When it comes to data-based marketing, everyone wants to be like Netflix.
At the 4A’s recent Strategy Festival in September, the trade association outlined how Netflix uses statistical modeling to gauge how big its homegrown shows are going to be and to figure out the optimal marketing approach. Netflix also makes an estimated $1 billion in revenues per year from its recommendation engine, which is based on data analysis.

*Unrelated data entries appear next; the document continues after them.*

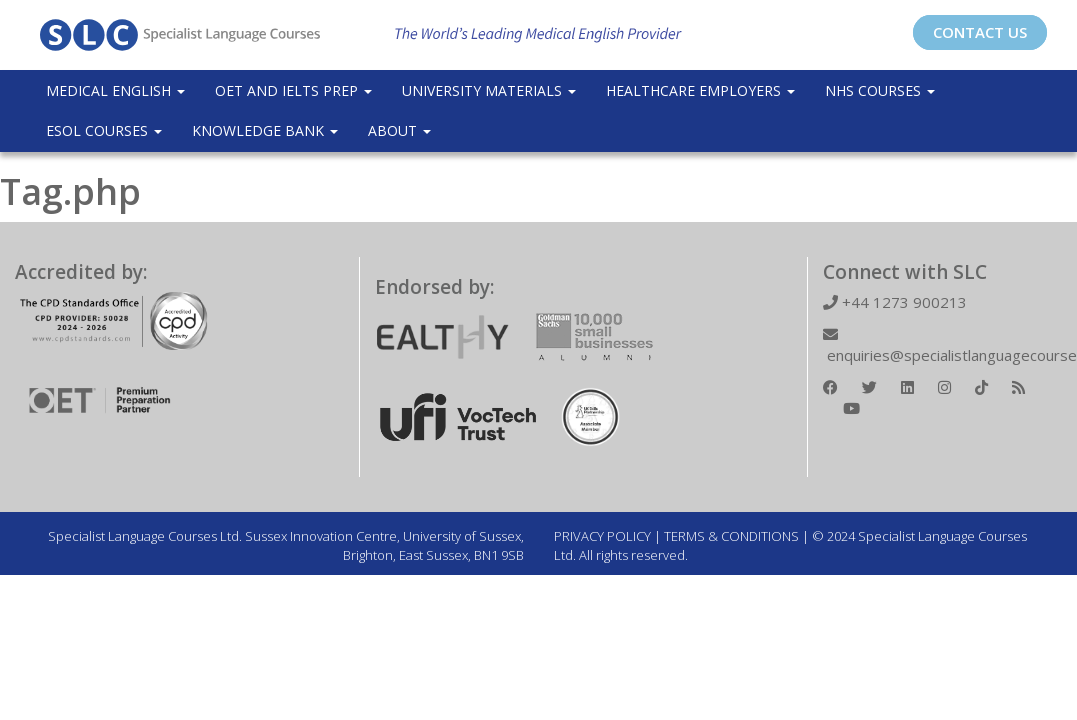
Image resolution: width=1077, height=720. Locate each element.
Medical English (115, 90)
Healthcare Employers (700, 90)
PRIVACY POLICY (602, 536)
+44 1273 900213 (895, 302)
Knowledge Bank (265, 130)
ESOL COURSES (104, 130)
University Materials (489, 90)
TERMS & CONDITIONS (731, 536)
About (399, 130)
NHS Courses (880, 90)
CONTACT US (980, 32)
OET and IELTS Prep (293, 90)
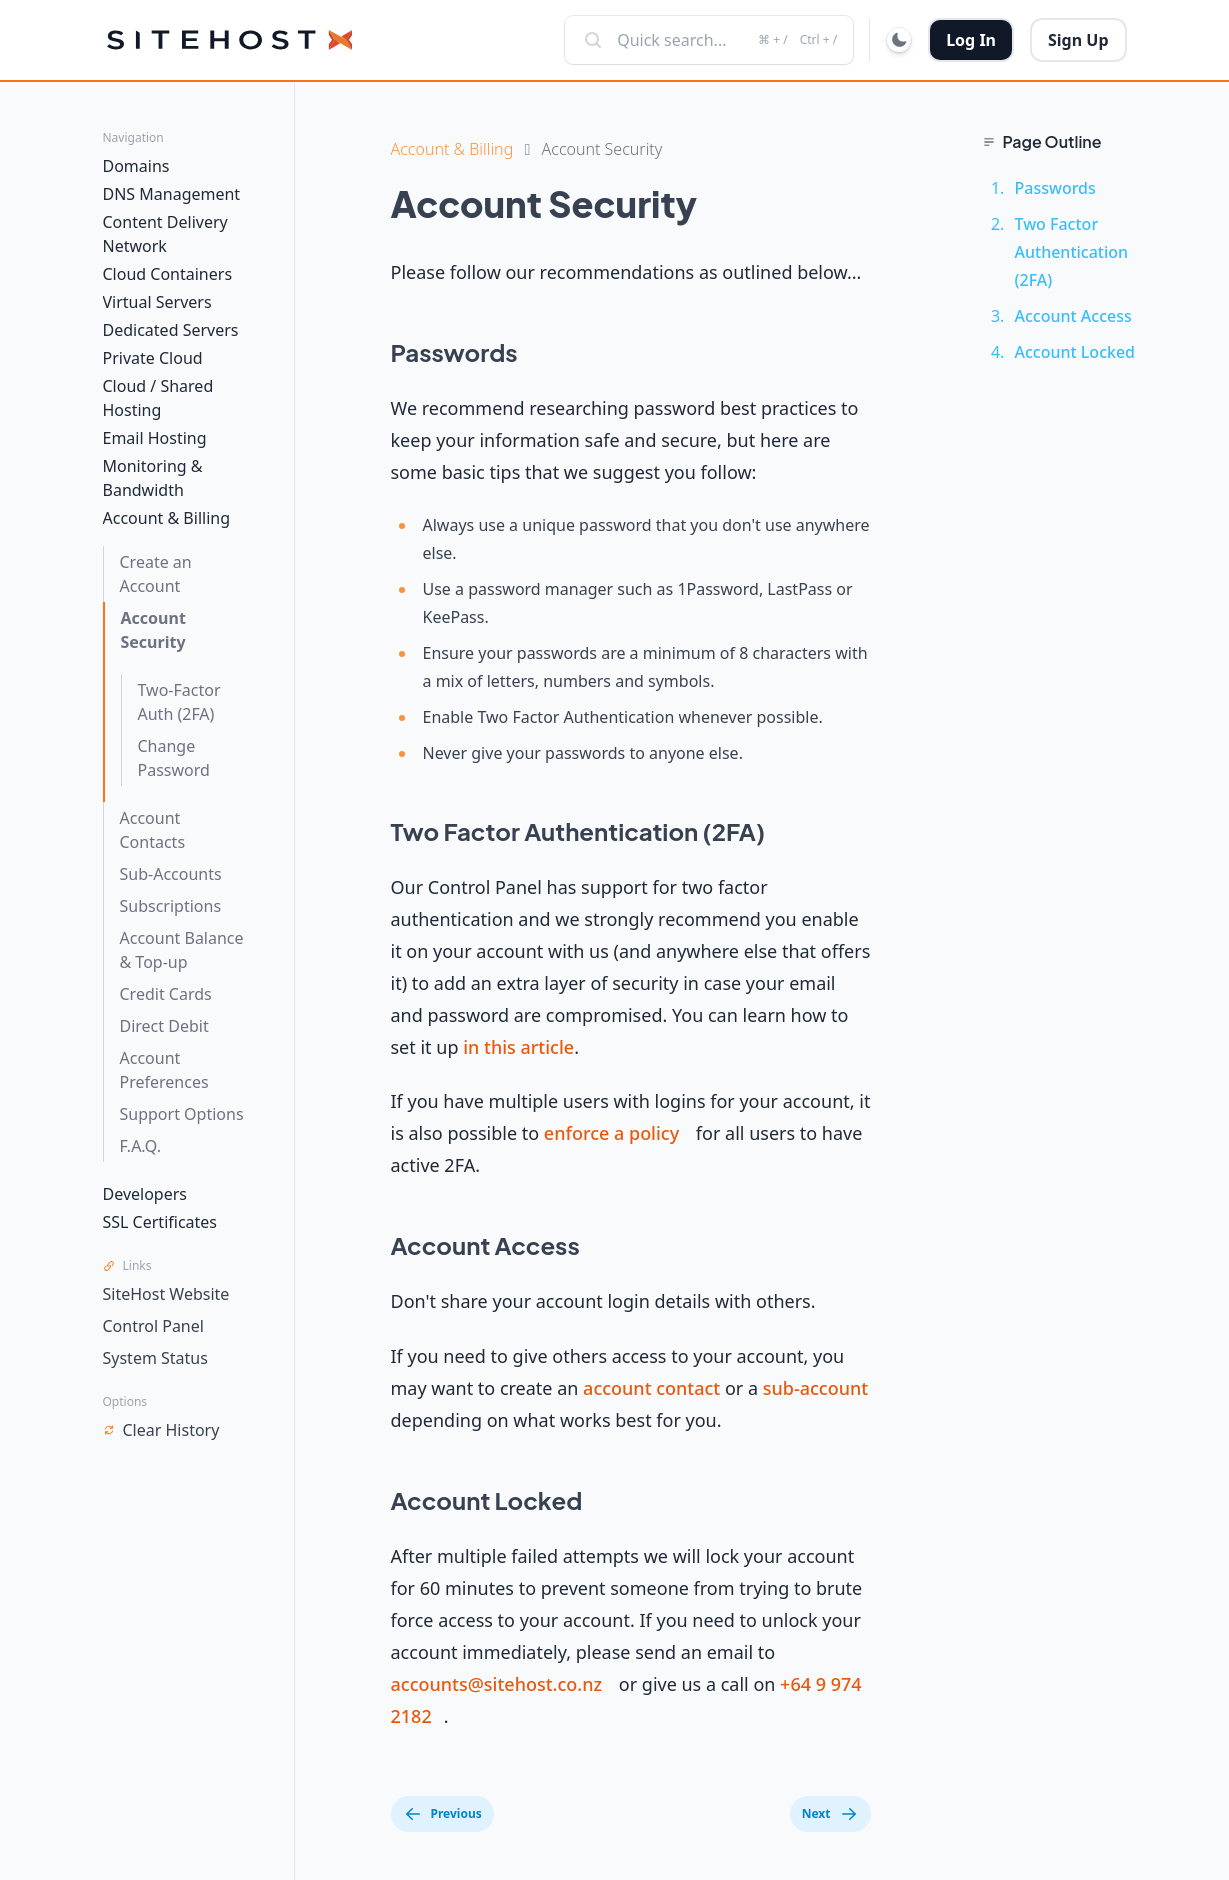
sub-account (815, 1388)
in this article (518, 1047)
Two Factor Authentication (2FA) (1072, 252)
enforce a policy (611, 1133)
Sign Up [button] (1078, 40)
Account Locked (1075, 352)
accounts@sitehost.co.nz (497, 1684)
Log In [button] (971, 40)
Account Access (1073, 316)
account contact (651, 1388)
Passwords (1055, 188)
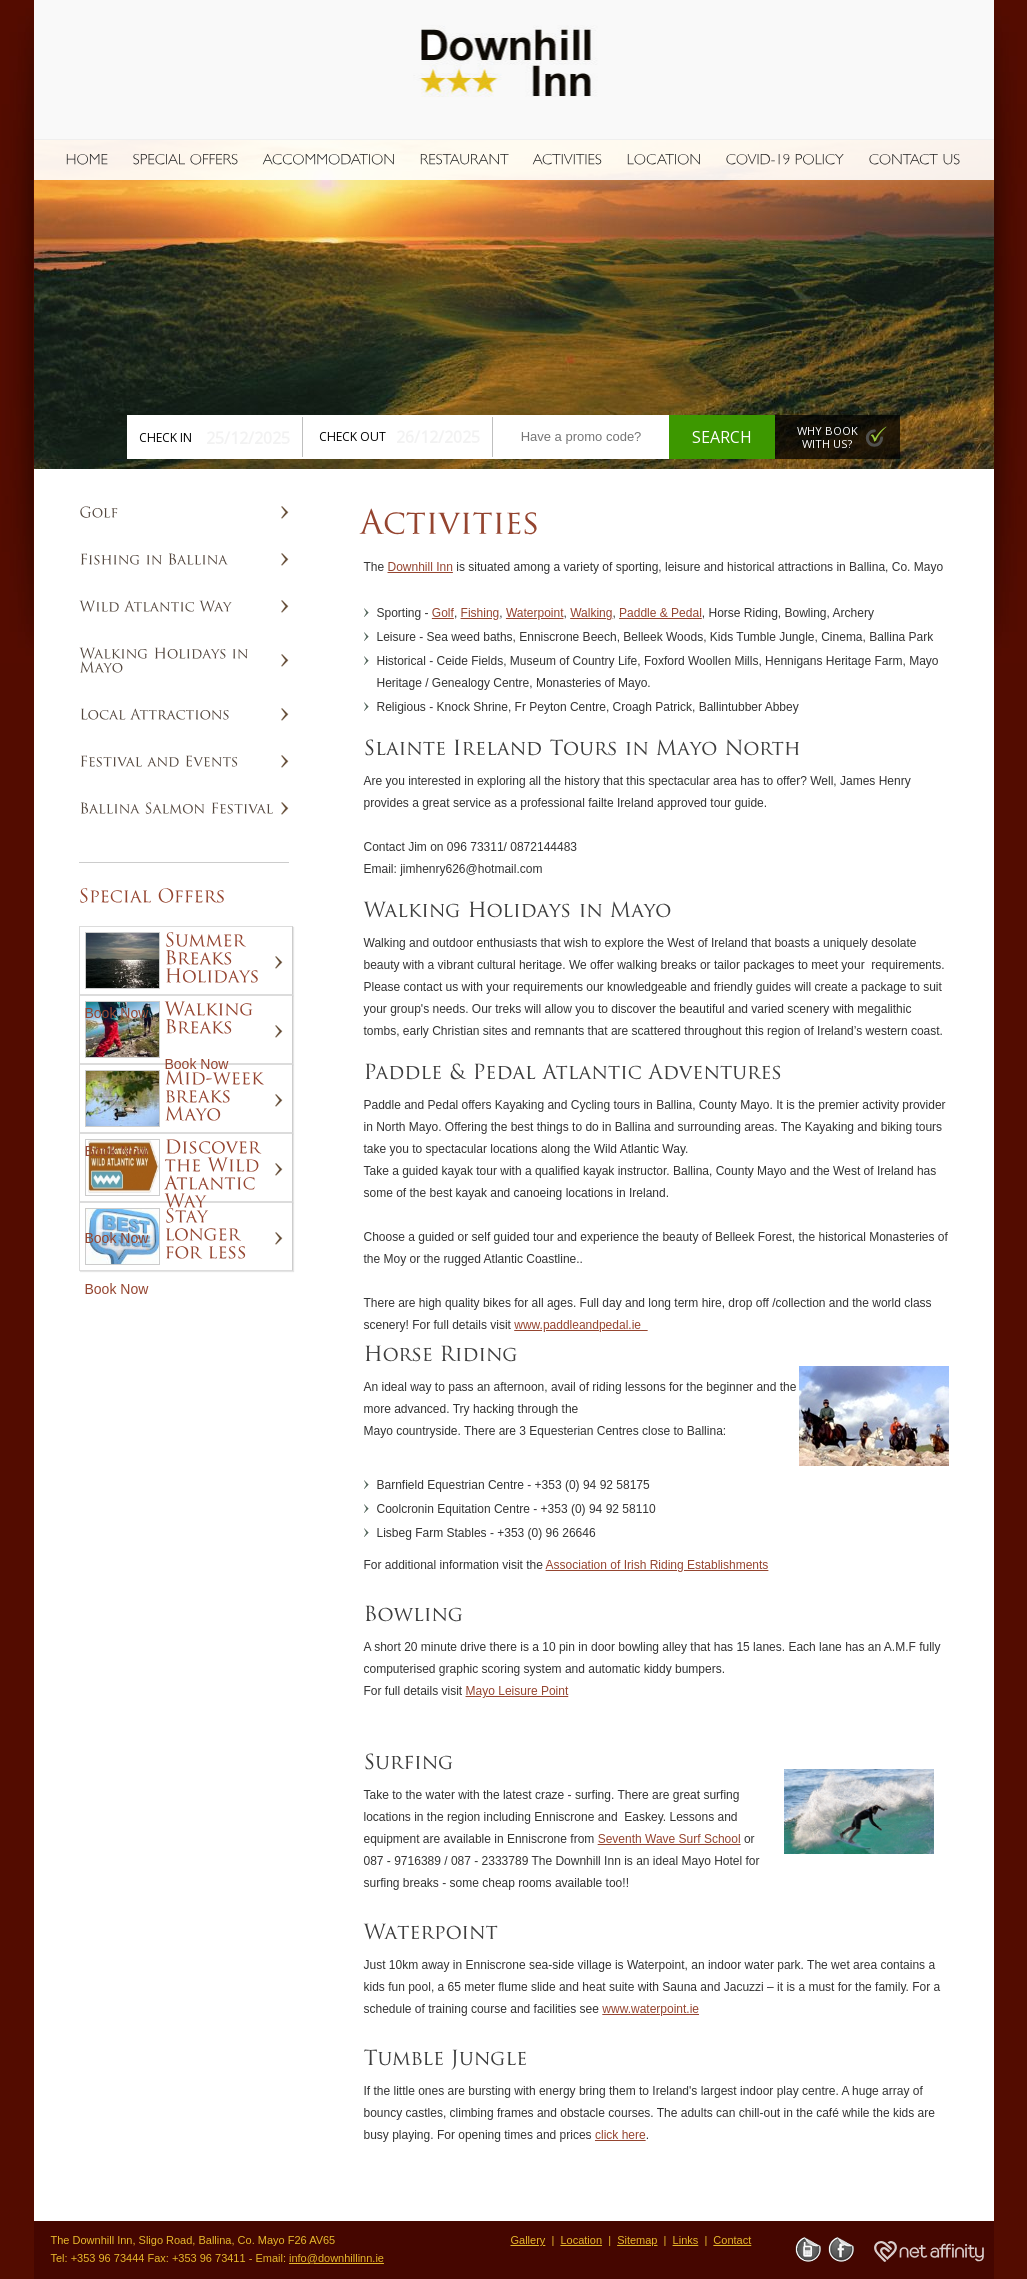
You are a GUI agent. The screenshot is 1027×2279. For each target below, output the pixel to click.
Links (686, 2240)
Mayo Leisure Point (517, 1691)
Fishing (480, 613)
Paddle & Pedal (660, 613)
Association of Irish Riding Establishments (657, 1565)
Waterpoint (535, 613)
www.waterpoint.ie (650, 2009)
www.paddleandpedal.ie (580, 1325)
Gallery (528, 2240)
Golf (443, 613)
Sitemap (637, 2240)
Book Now (117, 1013)
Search (722, 437)
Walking (591, 613)
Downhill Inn (420, 567)
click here (620, 2135)
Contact (732, 2240)
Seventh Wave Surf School (669, 1839)
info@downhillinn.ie (336, 2258)
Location (581, 2240)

But not everyone can be like Netflix. A lot of businesses are messier. Netflix doesn’t have to deal with brick-and-mortar stores and direct customer service (unless someone calls its help line), for instance. Its product, entertainment, has more intrinsic social media value than, say, paper towels, so Netflix has more data to draw from. So for many businesses, while better use of data will definitely help, it won’t necessarily be an overall fix. Here are three reasons why the industry is overselling the promise of data:
1. Data doesn’t capture emotion.
As any good salesman knows, we buy emotionally and then justify it logically. Some 95% of our buying decisions take place unconsciously. Data is good for predicting the probability of an event, but when emotion is involved, all bets are off. A good portion of selling is storytelling, which appeals to a different part of the brain than the part that analyzes information. As Daniel Kahneman’s 2011 book Thinking Fast and Slow illustrates, we often make decisions by using heuristics — simpler queries that stand in for more complex questions. If we are contemplating buying a new car then we might ask ourselves, “How does the image of me in this car make me feel about myself?” If that image evokes a strong positive emotion, then features and price are secondary. Evoking such emotions is integral to successful advertising and can’t be plotted in a spreadsheet.
As ad guru Kevin Roberts has written, “Big data needs big emotion, because algorithms will never read and respond to humans the way humans do.” Data has yet to accurately predict virality, for instance, because virality occurs when stories tap high-arousal emotions like anger or happiness or low-dominance emotions like fear where people feel limited control. Social sharing, meanwhile, happens when consumers feel inspired or feel admiration. These emotions can only be evoked by tapping into something that has emotional resonance and that is beyond the capability of machines and can’t be predicted by data.
2. Data is based on past events.
Therefore, data will only tell you about the past. As stock traders know, that kind of information has limited value. While some consumer purchases are predictable, they can be influenced by variables ranging from whether they used a basket while they shopped to whether they’ve seen customer reviews. Ideally, buys should be based on a knowledge of a consumer’s real-time exposure to various stimuli plus historical data.
The biggest proof of the gulf between historical data and actual events is modern polling. While some pollsters predicted Hillary Clinton’s victory in the 2016 presidential election with a certainty as high as 99%, those estimates collapsed on election day. After the election, polls blamed everything from the lower-than-expected turnout of Democrats to the fact that Trump voters were suspicious of pollsters’ motives. That wasn’t the only time that the polls failed. Most polls also wrongly predicted the outcome of the UK’s Brexit vote and a 2016 peace agreement in Colombia. The lesson: past performance is no prediction of future events, something investors know all too well.
3. You don’t need data to offer great customer service.
Imagine you were looking to buy a new computer. So you go to Best Buy and the salesperson asks you what you’re looking for, what you like about your current computer and what your price range is. You are then directed to a model that is likely to fit your needs. This kind of customer service has been around forever and the salesperson got all the info he needed about you by asking questions. Similarly, when you call Verizon because your FIOS router isn’t working, the tech admin doesn’t need to know everything about you, just what you need in that moment.
In a time when customer service levels haven’t improved in 40 years, merely providing better-than-average service is a differentiator. Zappos, for instance, earned a reputation for customer service that prompted Amazon to buy it for $1.2 billion. Aside from customer service, there was nothing that differentiated Zappos from all the other companies selling shoes on the Internet. Zappos’ strategy wasn’t based on data, but on offering an attribute missing in the market.
Patrick Kirby is an Irish millennial who grew up in Caheragh in the heart of West Cork, and moved to New York a few years ago. He is currently VP of Accounts & Sales at GlassView, the social video platform headquartered in New York with offices all over the world. An alumnus of National University of Ireland, Galway, Patrick helps brands take control of their presence and positioning in the market and is a pioneer for emerging technologies.